According to the standard, scope, quality and accuracy of the description, this paper does not meet the criteria for publication in a journal in the category of Article, Review, or Communication.

I recommend the authors to look at some relevant and highly cited papers in the field published in the Molecules journal, and try to describe their results according to formal and scientific criteria on the basis of these good / best-selected papers.

Author Response

Response to Reviewer 1 Comments

Point 1: By the form and by the content it seems to me that this manuscript is not yet finished.

Response 1: The purpose of the article is to demonstrate that CASE can be used to improve the quality of new structures based on NMR data. It does not solve the questions at hand, as most of the time there is not enough data available in the existing publications, but it helps identifying the questions that need attention.

If we had focused only on revised structures that might have been different, but work like based on this has already been published (and is cited by us). We believe that by point out questions regarding unrevised structures might raise more interest. 

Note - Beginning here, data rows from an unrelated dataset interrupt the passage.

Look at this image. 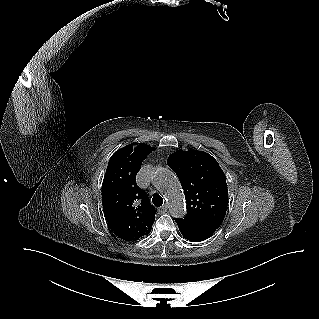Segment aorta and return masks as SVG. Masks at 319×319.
<instances>
[{
	"label": "aorta",
	"instance_id": "1",
	"mask_svg": "<svg viewBox=\"0 0 319 319\" xmlns=\"http://www.w3.org/2000/svg\"><path fill=\"white\" fill-rule=\"evenodd\" d=\"M152 182L163 192L171 216L182 218L186 214V208L182 200L179 182L174 173L167 168L159 167L152 174Z\"/></svg>",
	"mask_w": 319,
	"mask_h": 319
}]
</instances>
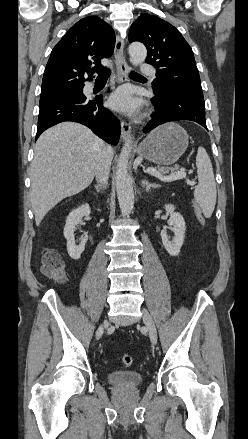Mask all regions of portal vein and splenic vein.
<instances>
[{
	"label": "portal vein and splenic vein",
	"mask_w": 248,
	"mask_h": 439,
	"mask_svg": "<svg viewBox=\"0 0 248 439\" xmlns=\"http://www.w3.org/2000/svg\"><path fill=\"white\" fill-rule=\"evenodd\" d=\"M146 172L149 173L150 175H153V176L159 178L162 181H165V182H171V181H175L177 179H182V178L186 177V173L184 171H180V172H178L176 174H172L170 176H162V174H160L154 168H147Z\"/></svg>",
	"instance_id": "obj_1"
}]
</instances>
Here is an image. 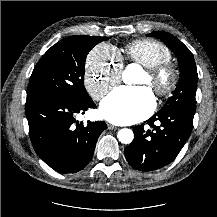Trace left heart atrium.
I'll list each match as a JSON object with an SVG mask.
<instances>
[{"instance_id": "obj_1", "label": "left heart atrium", "mask_w": 217, "mask_h": 217, "mask_svg": "<svg viewBox=\"0 0 217 217\" xmlns=\"http://www.w3.org/2000/svg\"><path fill=\"white\" fill-rule=\"evenodd\" d=\"M153 108L154 97L148 87L123 86L103 99L100 112L112 123L130 124L147 117Z\"/></svg>"}]
</instances>
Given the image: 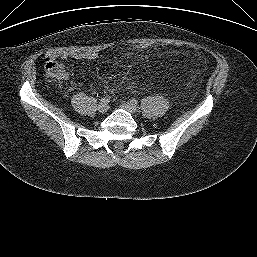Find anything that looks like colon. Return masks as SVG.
<instances>
[{"mask_svg": "<svg viewBox=\"0 0 257 257\" xmlns=\"http://www.w3.org/2000/svg\"><path fill=\"white\" fill-rule=\"evenodd\" d=\"M134 48L138 52H144L150 48V45L146 42H142L135 44ZM45 70L47 75L55 81L62 80L66 75L64 67L55 60H46Z\"/></svg>", "mask_w": 257, "mask_h": 257, "instance_id": "1", "label": "colon"}]
</instances>
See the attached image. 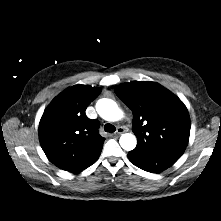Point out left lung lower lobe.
Returning <instances> with one entry per match:
<instances>
[{
	"instance_id": "obj_1",
	"label": "left lung lower lobe",
	"mask_w": 221,
	"mask_h": 221,
	"mask_svg": "<svg viewBox=\"0 0 221 221\" xmlns=\"http://www.w3.org/2000/svg\"><path fill=\"white\" fill-rule=\"evenodd\" d=\"M181 155L169 152L132 150L128 153L129 160L142 170L159 173L172 166Z\"/></svg>"
}]
</instances>
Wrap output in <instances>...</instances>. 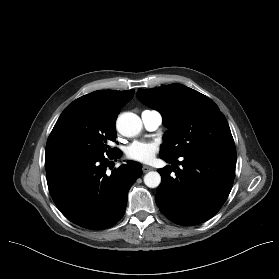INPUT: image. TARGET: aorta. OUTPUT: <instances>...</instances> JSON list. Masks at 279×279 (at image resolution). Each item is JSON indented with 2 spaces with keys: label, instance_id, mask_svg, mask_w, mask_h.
Wrapping results in <instances>:
<instances>
[{
  "label": "aorta",
  "instance_id": "aorta-1",
  "mask_svg": "<svg viewBox=\"0 0 279 279\" xmlns=\"http://www.w3.org/2000/svg\"><path fill=\"white\" fill-rule=\"evenodd\" d=\"M118 132L125 137H135L142 129L140 117L132 112L120 114L116 121ZM144 183L149 188H156L161 183V176L156 171H150L144 176Z\"/></svg>",
  "mask_w": 279,
  "mask_h": 279
}]
</instances>
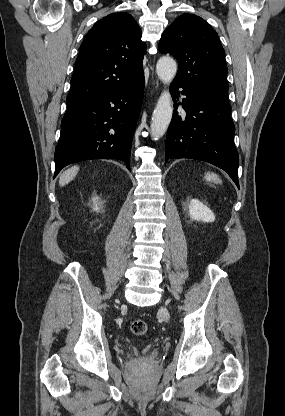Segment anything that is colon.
Instances as JSON below:
<instances>
[{
	"instance_id": "1",
	"label": "colon",
	"mask_w": 285,
	"mask_h": 416,
	"mask_svg": "<svg viewBox=\"0 0 285 416\" xmlns=\"http://www.w3.org/2000/svg\"><path fill=\"white\" fill-rule=\"evenodd\" d=\"M148 326L147 323L142 319L134 320L131 323V331L133 334L141 336L147 332Z\"/></svg>"
}]
</instances>
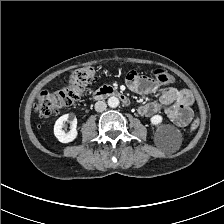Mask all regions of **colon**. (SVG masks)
Returning <instances> with one entry per match:
<instances>
[{"instance_id":"colon-1","label":"colon","mask_w":224,"mask_h":224,"mask_svg":"<svg viewBox=\"0 0 224 224\" xmlns=\"http://www.w3.org/2000/svg\"><path fill=\"white\" fill-rule=\"evenodd\" d=\"M156 79L164 84L175 83V78L167 70L159 68L154 72ZM95 79V70L92 66H81L75 69L69 79L68 85L57 91L43 90L37 97L35 105L39 116L47 117L61 108L75 104L81 97L85 88ZM199 119L191 122L190 128L196 129Z\"/></svg>"}]
</instances>
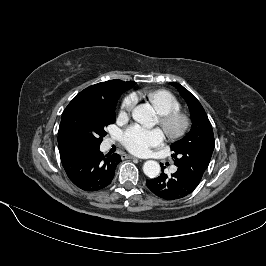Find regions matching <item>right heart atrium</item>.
Returning <instances> with one entry per match:
<instances>
[{"label":"right heart atrium","instance_id":"right-heart-atrium-1","mask_svg":"<svg viewBox=\"0 0 266 266\" xmlns=\"http://www.w3.org/2000/svg\"><path fill=\"white\" fill-rule=\"evenodd\" d=\"M137 102V95L135 93H130L127 95L121 104V114L122 115H127L131 110L133 109L134 105Z\"/></svg>","mask_w":266,"mask_h":266}]
</instances>
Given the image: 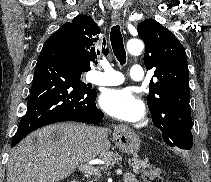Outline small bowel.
I'll return each mask as SVG.
<instances>
[{"label": "small bowel", "instance_id": "obj_1", "mask_svg": "<svg viewBox=\"0 0 211 182\" xmlns=\"http://www.w3.org/2000/svg\"><path fill=\"white\" fill-rule=\"evenodd\" d=\"M124 182H138L137 179L131 173H126L124 177Z\"/></svg>", "mask_w": 211, "mask_h": 182}]
</instances>
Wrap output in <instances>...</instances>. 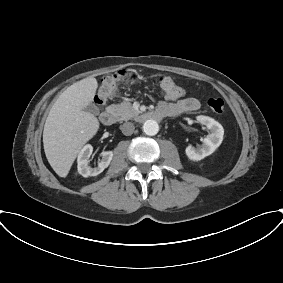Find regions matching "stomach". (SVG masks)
Listing matches in <instances>:
<instances>
[{
	"instance_id": "0dacf381",
	"label": "stomach",
	"mask_w": 283,
	"mask_h": 283,
	"mask_svg": "<svg viewBox=\"0 0 283 283\" xmlns=\"http://www.w3.org/2000/svg\"><path fill=\"white\" fill-rule=\"evenodd\" d=\"M134 77H136V75H134V74H131L130 75V78H132V80H134ZM138 77V76H137ZM139 78V77H138Z\"/></svg>"
}]
</instances>
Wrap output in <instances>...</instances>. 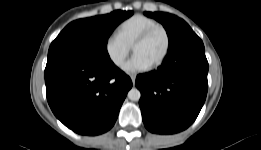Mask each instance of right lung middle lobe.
<instances>
[{
  "instance_id": "1",
  "label": "right lung middle lobe",
  "mask_w": 261,
  "mask_h": 150,
  "mask_svg": "<svg viewBox=\"0 0 261 150\" xmlns=\"http://www.w3.org/2000/svg\"><path fill=\"white\" fill-rule=\"evenodd\" d=\"M133 14L117 10L110 14L79 19L68 24L51 43L48 60L59 57L108 60L107 41L116 26Z\"/></svg>"
}]
</instances>
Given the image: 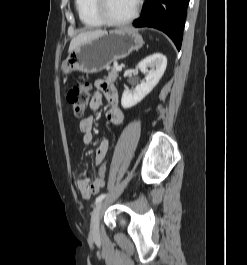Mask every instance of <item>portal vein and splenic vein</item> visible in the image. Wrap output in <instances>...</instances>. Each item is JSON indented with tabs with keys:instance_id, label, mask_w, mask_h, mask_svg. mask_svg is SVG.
Listing matches in <instances>:
<instances>
[{
	"instance_id": "portal-vein-and-splenic-vein-1",
	"label": "portal vein and splenic vein",
	"mask_w": 247,
	"mask_h": 265,
	"mask_svg": "<svg viewBox=\"0 0 247 265\" xmlns=\"http://www.w3.org/2000/svg\"><path fill=\"white\" fill-rule=\"evenodd\" d=\"M116 70L121 71L122 70V66H117Z\"/></svg>"
}]
</instances>
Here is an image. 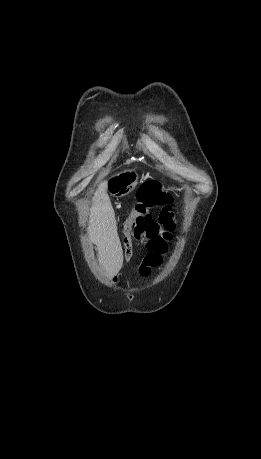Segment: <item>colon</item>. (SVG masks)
Listing matches in <instances>:
<instances>
[{
    "label": "colon",
    "instance_id": "5ec220e1",
    "mask_svg": "<svg viewBox=\"0 0 261 459\" xmlns=\"http://www.w3.org/2000/svg\"><path fill=\"white\" fill-rule=\"evenodd\" d=\"M174 198L169 189L158 181L145 182L137 193L133 214L127 222L120 225L124 258L130 261L133 258L135 234L138 238H159L160 234H173L179 225L172 219L170 205ZM161 207L159 218H153L150 210Z\"/></svg>",
    "mask_w": 261,
    "mask_h": 459
}]
</instances>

Point 2: This manuscript „Using CASE to verify published Natural Product Structures - an Overview“ molecules-1250366-peer-review-v1.pdf cannot be accepted for publication in Molecules journal. The first illogicality is that the work is categorized as an Article, and the title has an "- an overview" at the end.

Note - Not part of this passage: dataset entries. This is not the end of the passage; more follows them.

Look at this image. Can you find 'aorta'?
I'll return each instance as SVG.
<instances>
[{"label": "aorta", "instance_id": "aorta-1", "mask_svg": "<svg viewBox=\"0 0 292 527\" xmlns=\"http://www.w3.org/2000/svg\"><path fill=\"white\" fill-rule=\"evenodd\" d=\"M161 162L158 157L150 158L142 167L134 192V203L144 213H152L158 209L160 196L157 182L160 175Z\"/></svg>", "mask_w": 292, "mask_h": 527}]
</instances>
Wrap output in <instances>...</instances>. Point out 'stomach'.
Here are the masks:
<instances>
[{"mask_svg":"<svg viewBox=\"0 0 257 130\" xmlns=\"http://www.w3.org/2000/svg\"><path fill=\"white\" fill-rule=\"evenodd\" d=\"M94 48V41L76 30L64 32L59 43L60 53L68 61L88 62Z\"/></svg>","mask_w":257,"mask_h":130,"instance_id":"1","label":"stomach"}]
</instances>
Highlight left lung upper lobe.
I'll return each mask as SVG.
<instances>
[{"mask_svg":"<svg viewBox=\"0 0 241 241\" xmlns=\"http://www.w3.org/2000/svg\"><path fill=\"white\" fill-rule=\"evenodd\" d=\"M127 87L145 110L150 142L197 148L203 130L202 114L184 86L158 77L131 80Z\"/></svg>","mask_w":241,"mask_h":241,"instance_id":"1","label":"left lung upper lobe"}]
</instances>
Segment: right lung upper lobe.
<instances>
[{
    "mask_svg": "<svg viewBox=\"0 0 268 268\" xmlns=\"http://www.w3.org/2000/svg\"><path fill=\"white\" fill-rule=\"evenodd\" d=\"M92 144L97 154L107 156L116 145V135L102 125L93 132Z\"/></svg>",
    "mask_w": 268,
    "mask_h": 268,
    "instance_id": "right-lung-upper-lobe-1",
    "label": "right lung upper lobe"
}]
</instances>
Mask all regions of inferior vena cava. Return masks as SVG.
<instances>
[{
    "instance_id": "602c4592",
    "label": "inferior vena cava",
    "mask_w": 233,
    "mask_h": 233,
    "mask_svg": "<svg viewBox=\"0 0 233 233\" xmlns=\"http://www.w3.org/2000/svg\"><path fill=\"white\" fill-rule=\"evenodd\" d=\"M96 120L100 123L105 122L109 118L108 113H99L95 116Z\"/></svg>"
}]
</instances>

Response 2: The title has been changed as requested.

Point 3: According to the standard, scope, quality and accuracy of the description, this paper does not meet the criteria for publication in a journal in the category of Article, Review, or Communication.

Response 3: All of these have been improved, as requested.

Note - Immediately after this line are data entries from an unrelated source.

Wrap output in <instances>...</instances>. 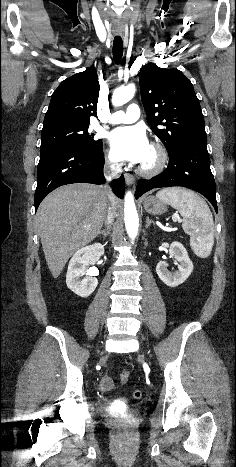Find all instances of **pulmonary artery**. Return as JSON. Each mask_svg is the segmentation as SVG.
Listing matches in <instances>:
<instances>
[{"instance_id": "pulmonary-artery-1", "label": "pulmonary artery", "mask_w": 236, "mask_h": 467, "mask_svg": "<svg viewBox=\"0 0 236 467\" xmlns=\"http://www.w3.org/2000/svg\"><path fill=\"white\" fill-rule=\"evenodd\" d=\"M140 116V108L137 104H130L126 111H116L110 117V123H132Z\"/></svg>"}]
</instances>
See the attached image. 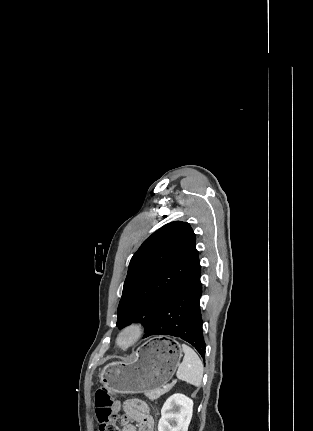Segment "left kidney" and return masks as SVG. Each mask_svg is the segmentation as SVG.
Returning a JSON list of instances; mask_svg holds the SVG:
<instances>
[{
  "label": "left kidney",
  "mask_w": 313,
  "mask_h": 431,
  "mask_svg": "<svg viewBox=\"0 0 313 431\" xmlns=\"http://www.w3.org/2000/svg\"><path fill=\"white\" fill-rule=\"evenodd\" d=\"M193 413V400L183 394H173L161 409L158 431H188Z\"/></svg>",
  "instance_id": "left-kidney-1"
}]
</instances>
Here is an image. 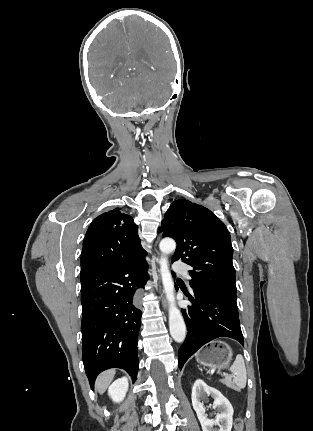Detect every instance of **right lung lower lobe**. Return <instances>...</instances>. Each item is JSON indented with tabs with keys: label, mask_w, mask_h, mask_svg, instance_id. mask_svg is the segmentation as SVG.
<instances>
[{
	"label": "right lung lower lobe",
	"mask_w": 313,
	"mask_h": 431,
	"mask_svg": "<svg viewBox=\"0 0 313 431\" xmlns=\"http://www.w3.org/2000/svg\"><path fill=\"white\" fill-rule=\"evenodd\" d=\"M145 256L80 274L82 359L92 389L109 368L124 369L133 381L137 377L141 311L135 297L148 280Z\"/></svg>",
	"instance_id": "obj_1"
}]
</instances>
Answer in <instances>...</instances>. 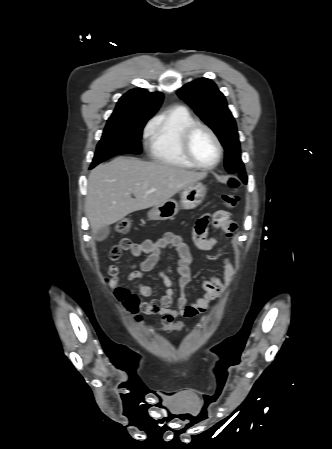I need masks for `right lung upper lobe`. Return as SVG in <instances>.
I'll return each instance as SVG.
<instances>
[{
  "mask_svg": "<svg viewBox=\"0 0 332 449\" xmlns=\"http://www.w3.org/2000/svg\"><path fill=\"white\" fill-rule=\"evenodd\" d=\"M163 100L160 92L150 93L145 89H133L124 94L109 119L124 117H152Z\"/></svg>",
  "mask_w": 332,
  "mask_h": 449,
  "instance_id": "cb5924a9",
  "label": "right lung upper lobe"
}]
</instances>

Point 4: I recommend the authors to look at some relevant and highly cited papers in the field published in the Molecules journal, and try to describe their results according to formal and scientific criteria on the basis of these good / best-selected papers.

Response 4: As the purpose of this paper is to point out a flaw in existing processes and suggest enhancements to them, it is difficult to find similar publications. We have broadened the introduction, and clarified the conclusions and believe to have refined our suggestions for improvement. 

 

Reviewer 2 Report

see attached comments

Comments for author File: Comments.pdf

Author Response

Response to Reviewer 2 Comments

Point 1) A major concern is a lack of detail about the use of the COCON program and what it is actually doing. Not only is there a lack of references concerning this program, there should also be a general description of how the program functions, what are its limitations, and is there a type of compound that this program is especially well suited for? As a “general” reader of Molecules I do not want to go into the literature to get this basic information.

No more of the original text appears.